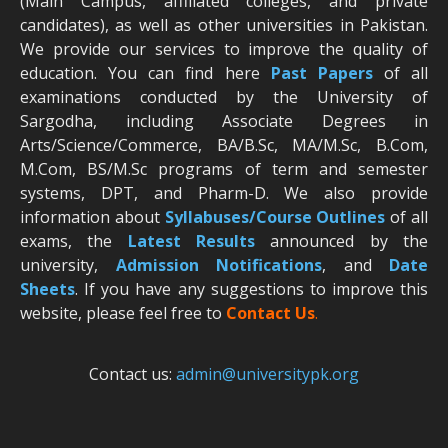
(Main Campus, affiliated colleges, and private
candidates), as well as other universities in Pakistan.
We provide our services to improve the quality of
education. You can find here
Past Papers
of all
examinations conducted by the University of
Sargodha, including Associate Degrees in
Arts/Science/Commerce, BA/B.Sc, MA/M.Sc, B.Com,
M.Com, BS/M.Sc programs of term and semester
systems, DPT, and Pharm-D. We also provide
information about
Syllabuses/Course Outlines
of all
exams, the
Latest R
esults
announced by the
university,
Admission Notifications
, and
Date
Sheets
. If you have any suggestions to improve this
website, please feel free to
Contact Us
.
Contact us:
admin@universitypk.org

+ + + + +

TRY IT =>
Where the line containing "Past Papers" appears, start copying, and go on exactly through the last line of the data.

RESULT FOR THIS EXERCISE =>
Past Papers
of all
examinations conducted by the University of
Sargodha, including Associate Degrees in
Arts/Science/Commerce, BA/B.Sc, MA/M.Sc, B.Com,
M.Com, BS/M.Sc programs of term and semester
systems, DPT, and Pharm-D. We also provide
information about
Syllabuses/Course Outlines
of all
exams, the
Latest R
esults
announced by the
university,
Admission Notifications
, and
Date
Sheets
. If you have any suggestions to improve this
website, please feel free to
Contact Us
.
Contact us:
admin@universitypk.org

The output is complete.